Habitantes, antigos e novos
Em meados do século XX, a malha antiga desta cidade ocidental começou a sofrer alterações intensas na estrutura social que a habitava. Os bairros operários construídos entre a revolução industrial e o pós-guerra definharam à medida que as fábricas se transferiram para outras paragens. Os bairros portuários depauperaram-se à medida que estivadores, marinheiros e pescadores dos bairros portuários perderam os seus empregos quando as docas e as embarcações passaram a ser servidas por máquinas mais eficentes que os trabalhadores braçais. Os bairros de classe média entraram em declínio assim que os seus habitantes remediados começaram pela primeira vez a aceder ao crédito hipotecário, deixaram de arrendar a sua habitação, e compraram casa própria nos novos subúrbios.
A partir da década de 1980, contudo, este processo de despovoamento e de pauperização tomou novo rumo. Uma nova e numerosa geração de profissionais liberais tornados prósperos pela economia pós-industrial do ocidente começou a procurar os bairros antigos do centro, cuja população entretanto se reduzira e empobrecera. Estes novos habitantes dispuseram-se a pagar rendas mais elevadas pelos prédios, expulsando do mercado de arrendamento os antigos arrendatários com baixo poder de compra. Por seu turno o aumento das rendas empolou o valor patrimonial tributário das casas, de modo que até mesmo os vizinhos que habitavam em casa própria passaram a ser expulsos de suas propriedades devido ao agravamento da carga fiscal sobre os imóveis.

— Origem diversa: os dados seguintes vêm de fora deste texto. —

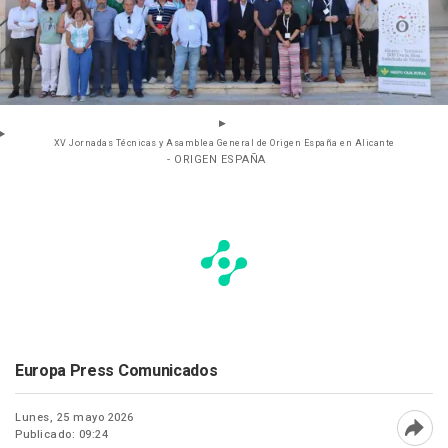
XV Jornadas Técnicas y Asamblea General de Origen España en Alicante
- ORIGEN ESPAÑA
Europa Press Comunicados
Lunes, 25 mayo 2026
Publicado: 09:24
Abri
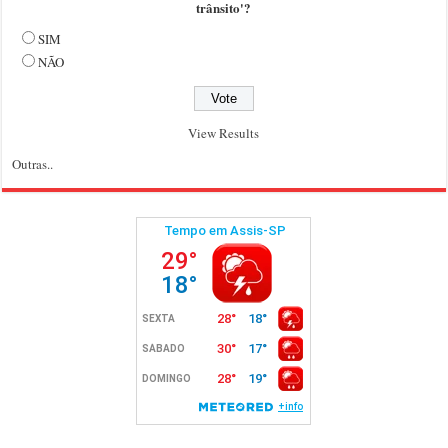
trânsito'?
SIM
NÃO
View Results
Outras..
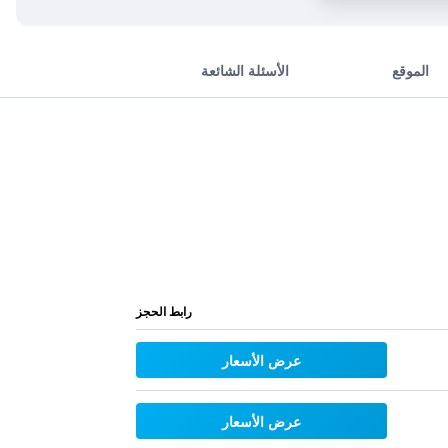
الموقع
الأسئلة الشائعة
رابط الحجز
عرض الأسعار
عرض الأسعار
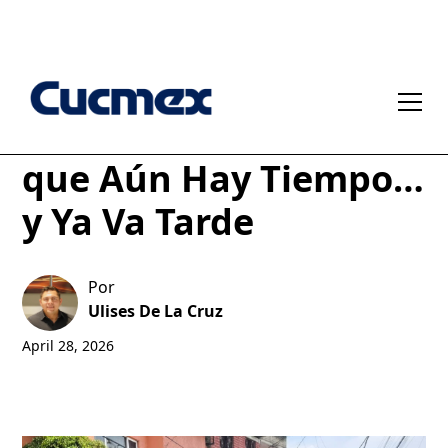
Cuando la Obra Cree
que Aún Hay Tiempo…
y Ya Va Tarde
Por
Ulises De La Cruz
April 28, 2026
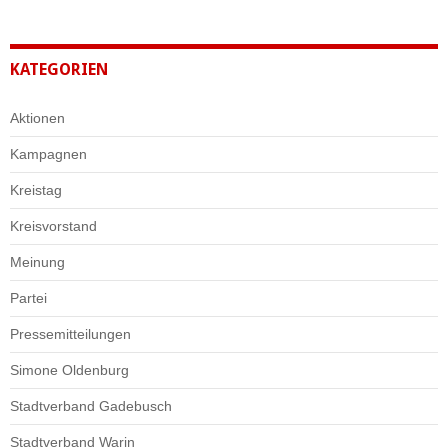
KATEGORIEN
Aktionen
Kampagnen
Kreistag
Kreisvorstand
Meinung
Partei
Pressemitteilungen
Simone Oldenburg
Stadtverband Gadebusch
Stadtverband Warin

Esta cidade ocidental foi Londres. Ou Edimburgo. Ou Boston. Ou São Francisco. Ou qualquer uma de dezenas de outras urbes europeias ou norte-americanas onde se deu o processo chamado gentrification[i].
As rendas e os impostos
Para que ocorra “gentrificação” de uma cidade ou de um bairro é contudo imprescindível algo mais que a competição imobiliária entre antigos residentes e recém-chegados que desejam aí habitar. São precisas leis propícias à irradiação dos habitantes com menor poder económico. Numa primeira fase não basta que os recém-chegados tenham maior poder de compra que os antigos residentes: é necessário que a legislação de arrendamento seja favorável aos interesses do senhorio e lhe permita aumentar rapidamente as rendas, despejando de modo expedito os inquilinos que forem incapazes de pagar os novos e mais elevados valores. Numa segunda fase é essencial que os impostos sobre o imobiliário reflictam o aumento do valor patrimonial dessa localização e sejam agravados para todos os prédios — mesmo aqueles que não são arrendados, mas sim habitados em propriedade — desterrando dessa forma os proprietários incapazes de suportar o agravamento da carga fiscal causada pela gentrificação. Dito de outra forma, a gentrificação carece de leis que lhe permitam expulsar depressa os arrendatários por via do aumento das rendas e os proprietários por via dos impostos.
A primeira gentrificação
Lisboa sofreu tardiamente o processo de gentrificação: em meados da década de 1990 já estavam reunidas as condições económicas e sociais para que tal se iniciasse, mas faltavam as condições jurídicas e tributárias. Tal como ocorrera antes noutras cidades ocidentais, a partir de 1990 os bairros centrais lisboetas já estavam em franco empobrecimento e despovoamento. Nalguns deles, como o Bairro Alto, o influxo de recém-chegados mais abastados compensou em certa medida a redução do número de antigos habitantes — mas, ao contrário do que seria de esperar, não houve competição pelo imobiliário capaz de expulsar os residentes originais. A legislação de arrendamento, que até 2012 era muito favorável ao arrendatário, impediu os aumentos súbitos das rendas que seriam de esperar; e a tributação sobre imóveis, que foi irrisória até 2003, não pesava sobre os proprietários dos prédios de localizações valorizadas pela nova procura. Por estes motivos até 2012 Lisboa só parcialmente foi afectada pela gentrificação que assolou tantas outras cidades: perdeu muitos habitantes antigos, mas não todos; recebeu muitos recém-chegados, mas não os suficientes para ocupar o crescente número de casas devolutas; manteve rendas permanentemente baixas, mas que inibiam os senhorios de arrendar; e permitiu que uma contribuição autárquica sobre o património fosse leve ao ponto de premiar o não-uso dos edifícios.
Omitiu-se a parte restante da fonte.